El cuello aún le parecía untado de aceite y cerca de la boca notaba una sensación de frescor como la de unas gotas de menta. En su imaginación centelleaban los hombros y brazos de la señorita de lila. Las sienes y los ojos sinceros de la rubia de negro. Talles, vestidos, broches. Se esforzaba por fijar su atención en aquellas imágenes, pero ellas brincaban, se extendían y oscilaban. Cuando en el anchuroso fondo negro que toda persona ve al cerrar los ojos desaparecían por completo tales imágenes, empezaba a oír pasos presurosos, el rumor de un vestido, el sonido de un beso, y una intensa e inmotivada alegría se apoderaba de él… Mientras se entregaba a este gozo, oyó que volvía el ordenanza y comunicaba que no había cerveza. Lobitko se indignó y se puso a dar zancadas otra vez.

—¡Si será idiota! —decía, deteniéndose ya ante Riabóvich ya ante Merzliakov—. ¡Se necesita ser estúpido e imbécil para no encontrar cerveza! Bueno, ¿no dirán que no es un canalla?

—Claro que aquí es imposible encontrar cerveza —dijo Merzliakov, sin apartar los ojos del
Véstnik Yevrópy
.

—¿No? ¿Lo cree usted así? —insistía Lobitko—. Señores, por Dios, ¡arrójenme a la luna y allí les encontraré yo enseguida cerveza y mujeres!
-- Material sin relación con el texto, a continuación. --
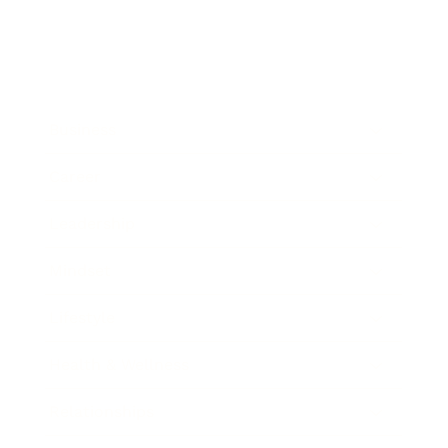
Business
Career
Leadership
Mindset
Lifestyle
Health & Wellness
Relationships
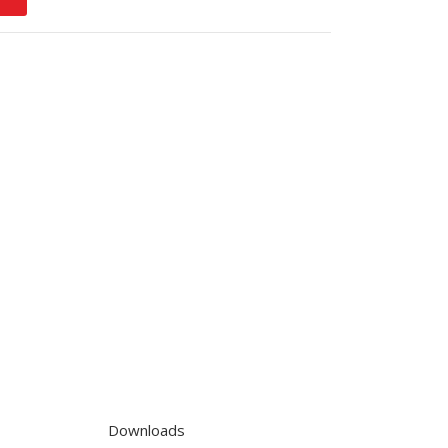
Downloads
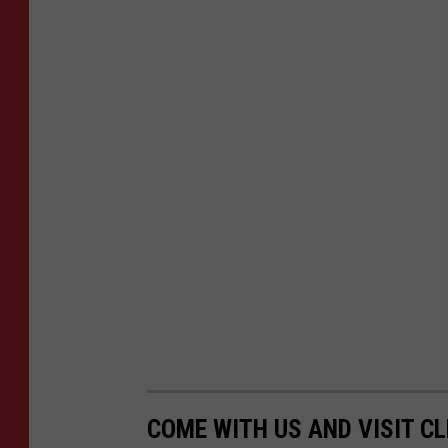
COME WITH US AND VISIT C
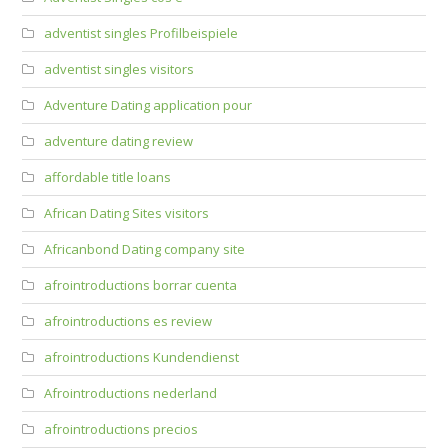
adventist singles Profilbeispiele
adventist singles visitors
Adventure Dating application pour
adventure dating review
affordable title loans
African Dating Sites visitors
Africanbond Dating company site
afrointroductions borrar cuenta
afrointroductions es review
afrointroductions Kundendienst
Afrointroductions nederland
afrointroductions precios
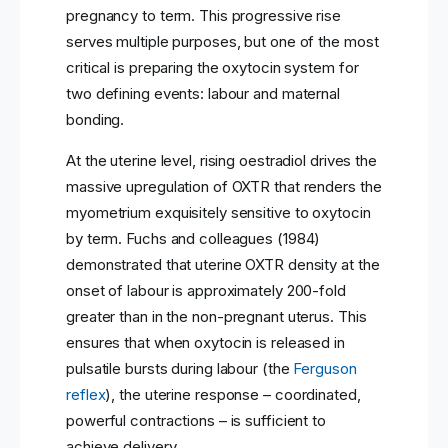
pregnancy to term. This progressive rise
serves multiple purposes, but one of the most
critical is preparing the oxytocin system for
two defining events: labour and maternal
bonding.
At the uterine level, rising oestradiol drives the
massive upregulation of OXTR that renders the
myometrium exquisitely sensitive to oxytocin
by term. Fuchs and colleagues (1984)
demonstrated that uterine OXTR density at the
onset of labour is approximately 200-fold
greater than in the non-pregnant uterus. This
ensures that when oxytocin is released in
pulsatile bursts during labour (the
Ferguson
reflex
), the uterine response – coordinated,
powerful contractions – is sufficient to
achieve delivery.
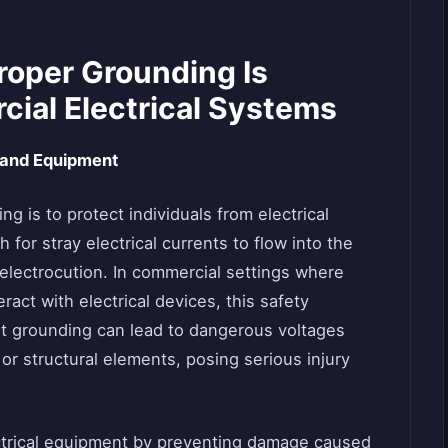
oper Grounding Is
cial Electrical Systems
 and Equipment
g is to protect individuals from electrical
for stray electrical currents to flow into the
 electrocution. In commercial settings where
act with electrical devices, this safety
ent grounding can lead to dangerous voltages
or structural elements, posing serious injury
ectrical equipment by preventing damage caused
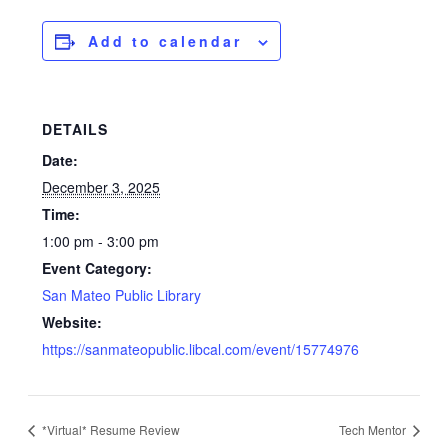
Add to calendar
DETAILS
Date:
December 3, 2025
Time:
1:00 pm - 3:00 pm
Event Category:
San Mateo Public Library
Website:
https://sanmateopublic.libcal.com/event/15774976
*Virtual* Resume Review
Tech Mentor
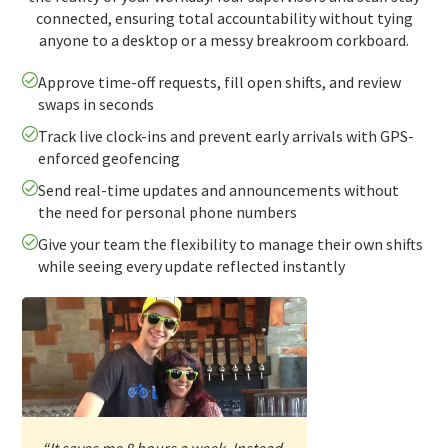
connected, ensuring total accountability without tying
anyone to a desktop or a messy breakroom corkboard.
Approve time-off requests, fill open shifts, and review
swaps in seconds
Track live clock-ins and prevent early arrivals with GPS-
enforced geofencing
Send real-time updates and announcements without
the need for personal phone numbers
Give your team the flexibility to manage their own shifts
while seeing every update reflected instantly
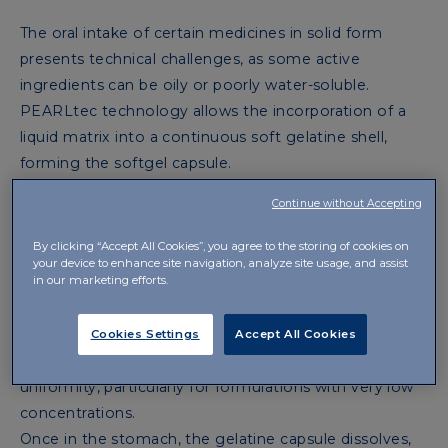
The oral intake of certain medicines in solid form
presents technical challenges, as some active
ingredients can be oily or poorly water-soluble.
PEARLtec technology allows the incorporation of a
liquid matrix into a continuous soft gelatine shell,
forming the softgel capsule.
This technology offers several important advantages:
Continue without Accepting
improved stability of the active ingredient, cold
processing to avoid the overheating generated in the
By clicking “Accept All Cookies”, you agree to the storing of cookies on
your device to enhance site navigation, analyze site usage, and assist
compression of traditional tablets, and, above all,
in our marketing efforts.
highly precise dosing.
With PEARLtec technology, it is possible to take a
Cookies Settings
Accept All Cookies
liquid solution in solid form, ensuring dosage
uniformity, particularly for formulations with very low
concentrations.
Once in the stomach, the gelatine capsule dissolves,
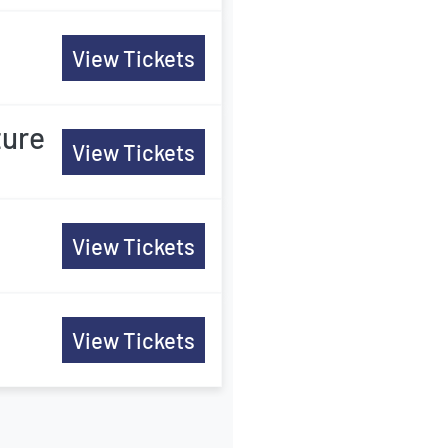
View Tickets
ture
View Tickets
View Tickets
View Tickets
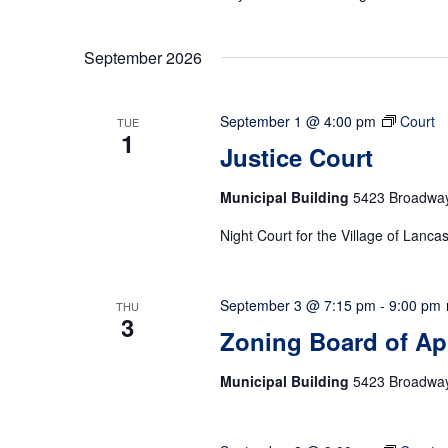
September 2026
September 1 @ 4:00 pm
Court
TUE
1
Justice Court
Municipal Building
5423 Broadway,
Night Court for the Village of Lanca
September 3 @ 7:15 pm
-
9:00 pm
THU
3
Zoning Board of Ap
Municipal Building
5423 Broadway,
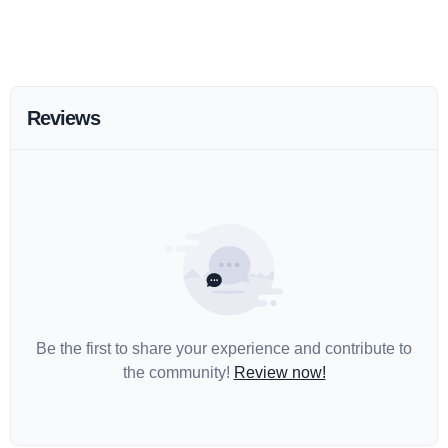
Reviews
Be the first to share your experience and contribute to
the community!
Review now!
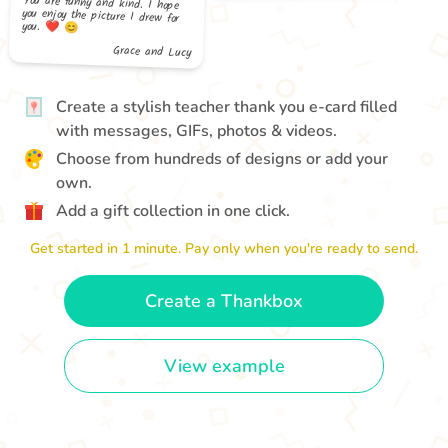
you. ❤️ 😊
Grace and Lucy
Create a stylish teacher thank you e-card filled
with messages, GIFs, photos & videos.
Choose from hundreds of designs or add your
own.
Add a gift collection in one click.
Get started in 1 minute. Pay only when you're ready to send.
Create a Thankbox
View example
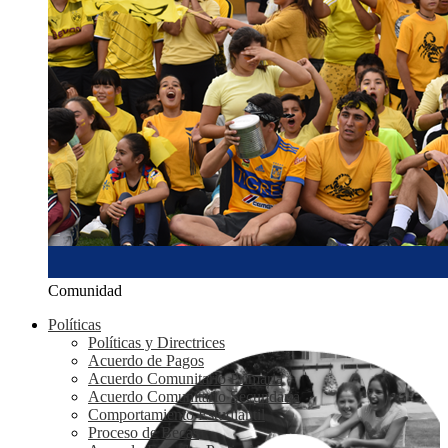
Comunidad
Políticas
Políticas y Directrices
Acuerdo de Pagos
Acuerdo Comunitario Primaria
Acuerdo Comunitario Secundaria
Comportamiento Estudiantil
Proceso de Becas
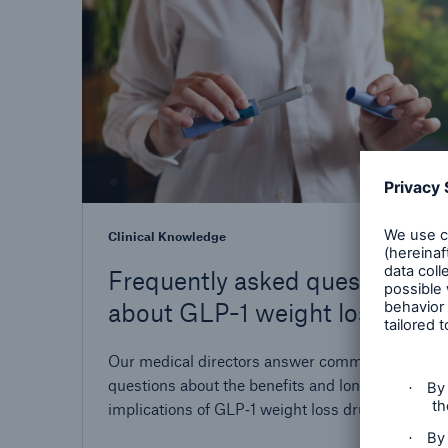
Clinical Knowledge
Frequently asked questions
about GLP-1 weight loss
drugs
Our medical directors answer common
questions about the benefits and long-term
implications of GLP‑1 weight loss drugs. Nos
directeurs médicaux répondent aux questions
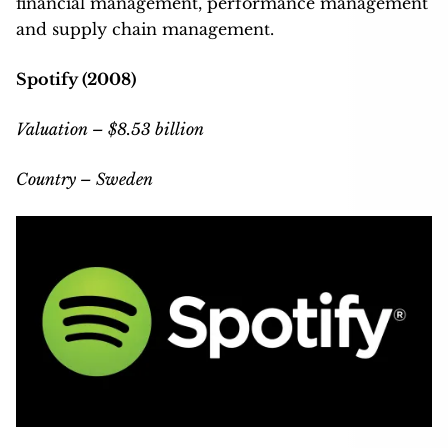
financial management, performance management
and supply chain management.
Spotify (2008)
Valuation – $8.53 billion
Country – Sweden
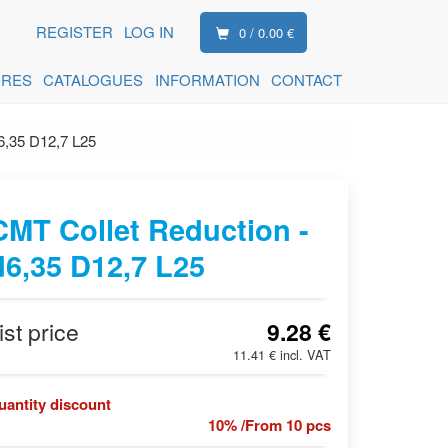
REGISTER
LOG IN
0 / 0.00 €
ORES
CATALOGUES
INFORMATION
CONTACT
6,35 D12,7 L25
CMT Collet Reduction -
d6,35 D12,7 L25
ist price
9.28 €
11.41 € incl. VAT
uantity discount
10% /From 10 pcs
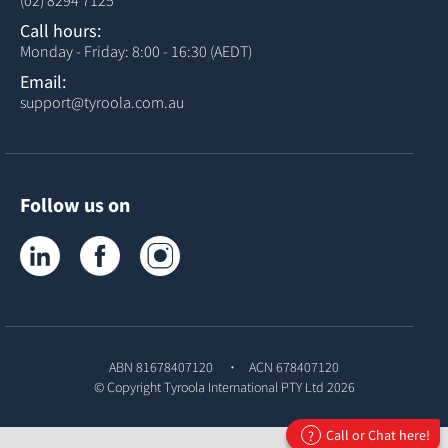
(02) 8294 7125
Call hours:
Monday - Friday: 8:00 - 16:30 (AEDT)
Email:
support@tyroola.com.au
Follow us on
Tyroola on LinkedIn
Tyroola on Facebook
Tyroola on Instagram
ABN 81678407120
ACN 678407120
© Copyright
Tyroola International PTY Ltd
2026
Call or Chat here!
?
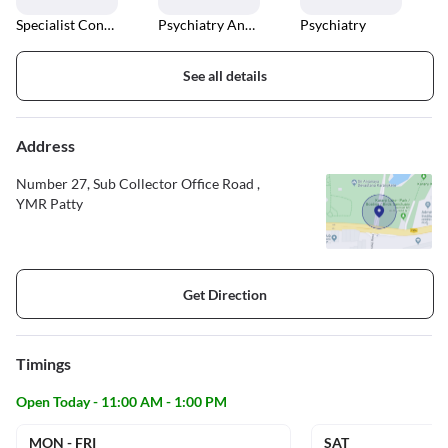
Specialist Consultations
Psychiatry And Counselling
Psychiatry
See all details
Address
Number 27, Sub Collector Office Road ,
YMR Patty
Get Direction
Timings
Open Today - 11:00 AM - 1:00 PM
MON - FRI
SAT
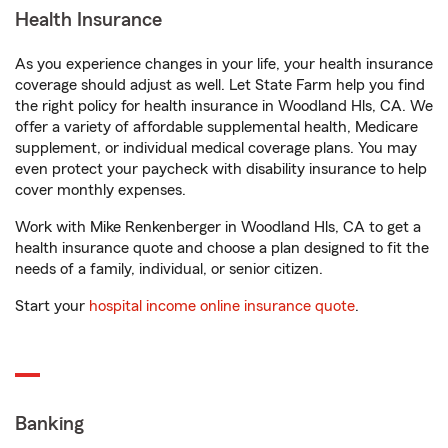
Health Insurance
As you experience changes in your life, your health insurance
coverage should adjust as well. Let State Farm help you find
the right policy for health insurance in Woodland Hls, CA. We
offer a variety of affordable supplemental health, Medicare
supplement, or individual medical coverage plans. You may
even protect your paycheck with disability insurance to help
cover monthly expenses.
Work with Mike Renkenberger in Woodland Hls, CA to get a
health insurance quote and choose a plan designed to fit the
needs of a family, individual, or senior citizen.
Start your
hospital income online insurance quote
.
Banking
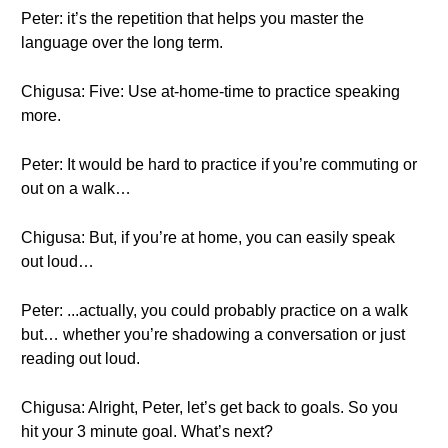
Peter: it’s the repetition that helps you master the
language over the long term.
Chigusa: Five: Use at-home-time to practice speaking
more.
Peter: It would be hard to practice if you’re commuting or
out on a walk…
Chigusa: But, if you’re at home, you can easily speak
out loud…
Peter: ...actually, you could probably practice on a walk
but… whether you’re shadowing a conversation or just
reading out loud.
Chigusa: Alright, Peter, let’s get back to goals. So you
hit your 3 minute goal. What’s next?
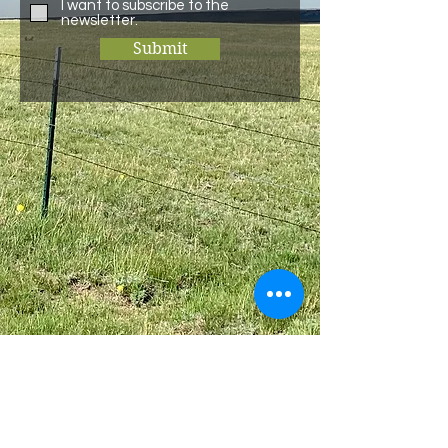
I want to subscribe to the
newsletter.
Submit
Bulk
Bundle
Home
About
Individual Beef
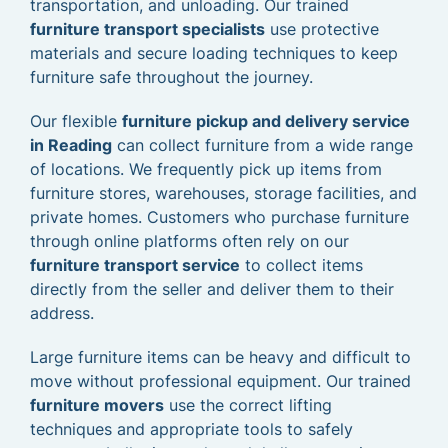
transportation, and unloading. Our trained
furniture transport specialists
use protective
materials and secure loading techniques to keep
furniture safe throughout the journey.
Our flexible
furniture pickup and delivery service
in Reading
can collect furniture from a wide range
of locations. We frequently pick up items from
furniture stores, warehouses, storage facilities, and
private homes. Customers who purchase furniture
through online platforms often rely on our
furniture transport service
to collect items
directly from the seller and deliver them to their
address.
Large furniture items can be heavy and difficult to
move without professional equipment. Our trained
furniture movers
use the correct lifting
techniques and appropriate tools to safely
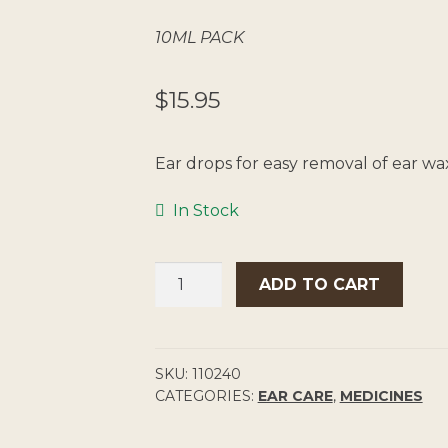
10ML PACK
$
15.95
Ear drops for easy removal of ear wa
In Stock
WAXSOL
ADD TO CART
EAR
DROPS
5%
QUANTITY
SKU:
110240
CATEGORIES:
EAR CARE
,
MEDICINES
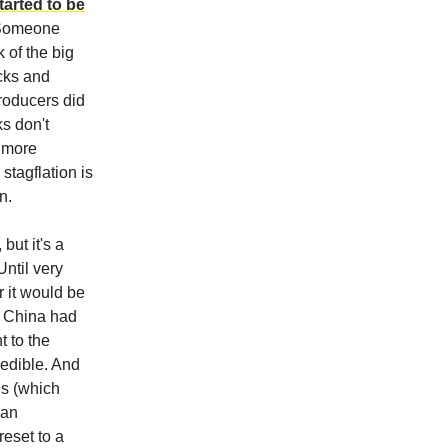
tarted to be
 Someone
 of the big
ocks and
producers did
ks don't
a more
stagflation is
n.
but it's a
Until very
r it would be
t China had
 to the
redible. And
ns (which
 an
reset to a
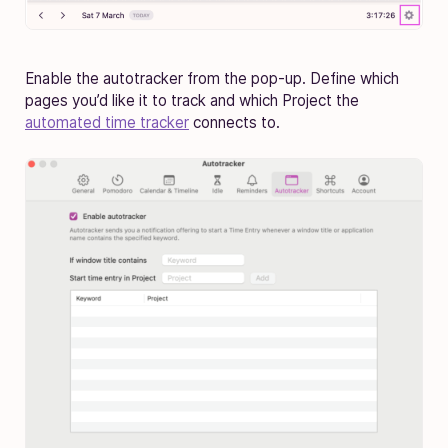
Enable the autotracker from the pop-up. Define which
pages you’d like it to track and which Project the
automated time tracker
connects to.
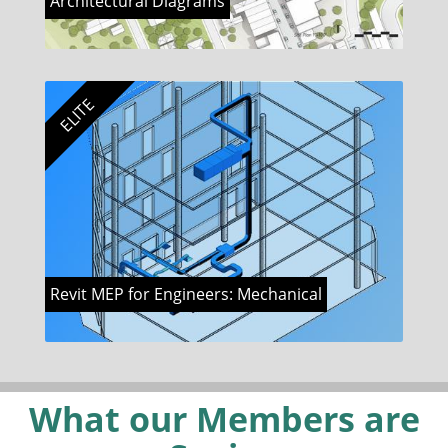
Architectural Diagrams
ELITE
Revit MEP for Engineers: Mechanical
What our Members are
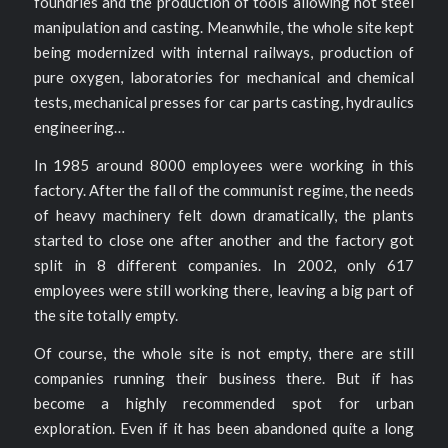
foundries and the production of tools allowing hot steel
manipulation and casting. Meanwhile, the whole site kept
being modernized with internal railways, production of
pure oxygen, laboratories for mechanical and chemical
tests, mechanical presses for car parts casting, hydraulics
engineering…
In 1985 around 8000 employees were working in this
factory. After the fall of the communist regime, the needs
of heavy machinery felt down dramatically, the plants
started to close one after another and the factory got
split in 8 different companies. In 2002, only 617
employees were still working there, leaving a big part of
the site totally empty.
Of course, the whole site is not empty, there are still
companies running their business there. But if has
become a highly recommended spot for urban
exploration. Even if it has been abandoned quite a long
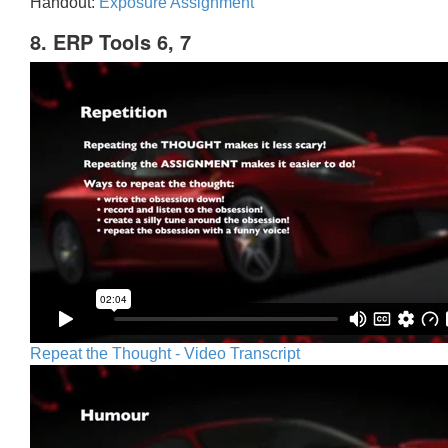
Handout:
Exposure Assignment
8. ERP Tools 6, 7
Repeat the Thought - Video Transcript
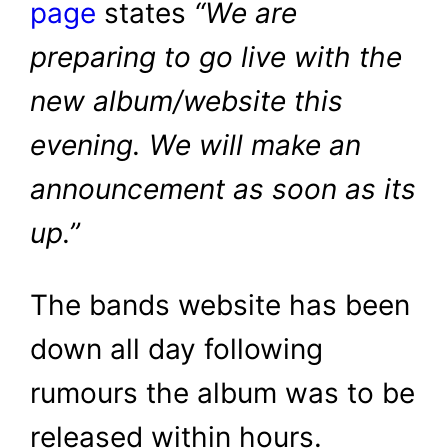
page
states
“We are
preparing to go live with the
new album/website this
evening. We will make an
announcement as soon as its
up.”
The bands website has been
down all day following
rumours the album was to be
released within hours.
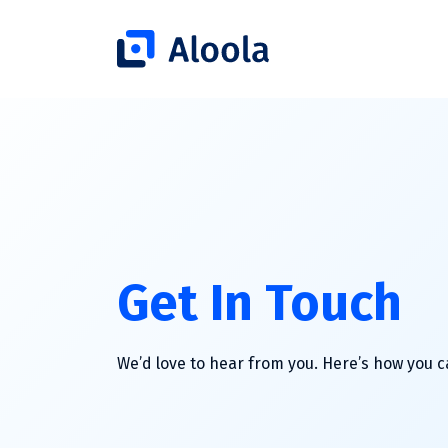
Get In Touch
We’d love to hear from you. Here’s how you 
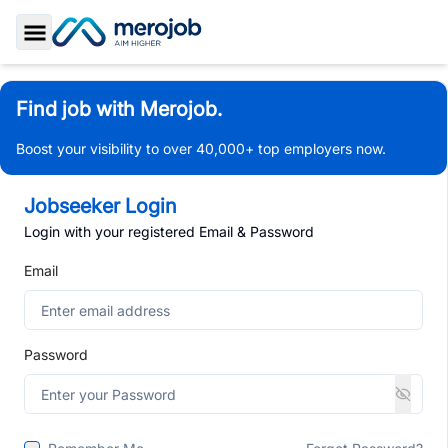
Toggle Sidebar
Find job with Merojob.
Boost your visibility to over 40,000+ top employers now.
Jobseeker Login
Login with your registered Email & Password
Email
Password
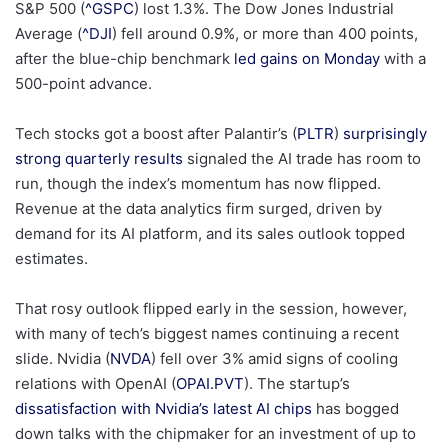
S&P 500 (
^GSPC
) lost 1.3%. The Dow Jones Industrial
Average (
^DJI
) fell around 0.9%, or more than 400 points,
after the blue-chip benchmark
led gains on Monday
with a
500-point advance.
Tech stocks got a boost after Palantir’s (
PLTR
)
surprisingly
strong quarterly results
signaled the AI trade has room to
run, though the index’s momentum has now flipped.
Revenue at the data analytics firm surged, driven by
demand for its AI platform, and its sales outlook topped
estimates.
That rosy outlook flipped early in the session, however,
with many of tech’s biggest names continuing a recent
slide. Nvidia (
NVDA
) fell over 3% amid signs of cooling
relations with OpenAI (
OPAI.PVT
). The startup’s
dissatisfaction with Nvidia’s latest AI chips
has bogged
down talks with the chipmaker for an investment of up to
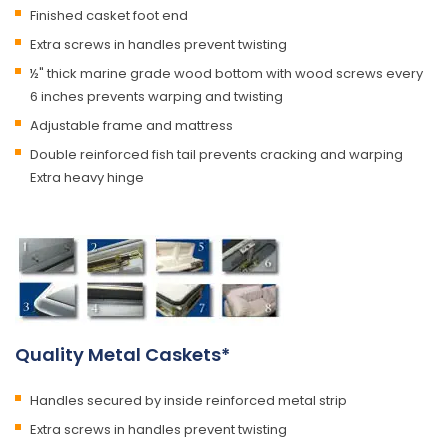
Finished casket foot end
Extra screws in handles prevent twisting
½" thick marine grade wood bottom with wood screws every
6 inches prevents warping and twisting
Adjustable frame and mattress
Double reinforced fish tail prevents cracking and warping
Extra heavy hinge
Quality Metal Caskets*
Handles secured by inside reinforced metal strip
Extra screws in handles prevent twisting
Ya verán, ahora mismo voy por ella… ¡Llámenme miserable si no la encuentro!

Tardó bastante en vestirse y en calzarse las altas botas. Después encendió un cigarrillo y salió sin decir nada.

—Rabbek, Grabbek, Labbek —se puso a musitar, deteniéndose en el zaguán—. Diablos, no tengo ganas de ir solo. Riabóvich, ¿no quiere darse un paseo?

Al no obtener respuesta, volvió sobre sus pasos, se desnudó lentamente y se acostó. Merzliakov suspiró, dejó a un lado el Véstník Yevrópy y apagó la vela.

—Bueno… —balbuceó Lobitko, encendiendo un pitillo en la oscuridad.

Riabóvich metió la cabeza bajo la sábana, se hizo un ovillo y empezó a reunir en su imaginación las vacilantes imágenes y a juntarlas en un todo. Pero no logró nada. Pronto se durmió, y su último pensamiento fue que alguien lo acariciaba y lo colmaba de alegría, que en su vida se había producido algo insólito, estúpido, pero extraordinariamente hermoso y agradable. Y ese pensamiento no lo abandonó ni en sueños.